The hidden dark side of BYOD
BYOD (bring your own device) begins as a way to empower employees to choose the laptops, tablets, and smartphones they prefer, but it quickly devolves into yet another chore for everyone. Not only must people perform their usual work duties, but they must now install updates and new software, bear greater responsibility for troubleshooting and repairing their devices, and shop for a new hardware every year or so. This isn't so bad for programmers who know how to care for software, but it's a nightmare for anyone around the office who's not tech-savvy and has better things to do.
BYOD also introduces significant incompatibilities across the IT fleet in that few employees will install the same software in the same way, let alone on the same hardware models. If Chris's Mac breaks, Chris won't want to borrow Pat's PC. And Pat will definitely not want to loan her laptop to Chris, especially if the company doesn't subsidize its BYOD policy. Pat may be a team player, but she isn't anyone's fool. What if Chris clicks on the wrong link and gives Pat a virus? The only thing worse than the rigid fascism of some IT shops is the absolute chaos of stepping blindly into BYOD.
The hidden dark side of crowdfunding
There's a building in Washington filled with thousands of attorneys who together call themselves the Securities Exchange Commission. That agency was built over decades because fast-talking, glad-handing peddlers of big dreams are always trying to sell a "piece of the action" to the public without delivering. Stockbrokers were the original crowdfunding hucksters, and the SEC has been trying to corral them ever since.

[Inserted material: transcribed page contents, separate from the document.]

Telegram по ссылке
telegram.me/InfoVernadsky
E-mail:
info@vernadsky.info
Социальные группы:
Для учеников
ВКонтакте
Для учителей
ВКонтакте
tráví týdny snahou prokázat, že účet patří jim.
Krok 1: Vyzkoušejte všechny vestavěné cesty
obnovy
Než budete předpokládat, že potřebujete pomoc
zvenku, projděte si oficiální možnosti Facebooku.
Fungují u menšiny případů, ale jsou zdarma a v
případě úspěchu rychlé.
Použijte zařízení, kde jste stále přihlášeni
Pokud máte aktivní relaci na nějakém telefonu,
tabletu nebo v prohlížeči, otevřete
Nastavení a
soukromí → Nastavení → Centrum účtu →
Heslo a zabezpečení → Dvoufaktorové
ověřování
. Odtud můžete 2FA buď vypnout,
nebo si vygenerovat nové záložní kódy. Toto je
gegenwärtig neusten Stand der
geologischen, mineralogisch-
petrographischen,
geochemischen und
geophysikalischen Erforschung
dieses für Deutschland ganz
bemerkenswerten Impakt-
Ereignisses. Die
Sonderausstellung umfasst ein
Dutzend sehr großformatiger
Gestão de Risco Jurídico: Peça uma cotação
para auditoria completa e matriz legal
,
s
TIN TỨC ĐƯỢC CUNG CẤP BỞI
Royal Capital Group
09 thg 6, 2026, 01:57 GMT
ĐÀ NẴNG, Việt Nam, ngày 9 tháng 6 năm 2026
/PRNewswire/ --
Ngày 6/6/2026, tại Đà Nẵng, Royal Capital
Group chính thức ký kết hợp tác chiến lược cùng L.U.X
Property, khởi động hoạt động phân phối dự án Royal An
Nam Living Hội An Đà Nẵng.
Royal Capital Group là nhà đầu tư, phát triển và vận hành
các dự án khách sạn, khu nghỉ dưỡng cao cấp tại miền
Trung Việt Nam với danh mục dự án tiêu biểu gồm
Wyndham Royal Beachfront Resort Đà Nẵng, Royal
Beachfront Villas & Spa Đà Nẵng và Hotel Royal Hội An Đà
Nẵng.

While everyone wants to believe it's different this time, there's no reason why crowdfunding sites won't experience the same kind of shady dealings, miscalculations, and outright fraud that has marred Wall Street.
The smart people are treating their investments in the cool gadgets as Lotto tickets that may or may not pay off. They're not spending money they can't lose.
The hidden dark side of tablets as PC replacements
Some folks just love to waltz into a conference room with a tablet and rave to any poor sucker with a laptop about how much they can accomplish with their new device. No more need for a desktop or even a laptop, they say, stabbing their fingers at the glass. This may be true if the only thing they do for work is browse the Web and generate short, semi-grammatical responses to emails.
Real writing demands a keyboard, and by the time you add a functional one to a tablet, it weighs about as much as a laptop. Real drawing requires the precision of a mouse and not some fat finger moving across a glass covered with a thin veneer of grease leftover from lunch.
Bigger problems lie deeper. The operating systems are often limited and the tablet companies keep the tablet operating systems as locked down as they can. Custom apps aren't easy to distribute, and they're harder to develop. Open source software is rare -- partially because you're not supposed to do anything but download apps from the official store. Things are more open in the world of Android tablets, but that openness seems to help only the programmers who have the tools and wherewithal to root around beneath the veneer. In the tablet paradigm, the average person isn't supposed to understand files or how to do anything but push big buttons with fat fingers. Just be happy on the plantation built by the big corporations. Don't touch anything under the hood.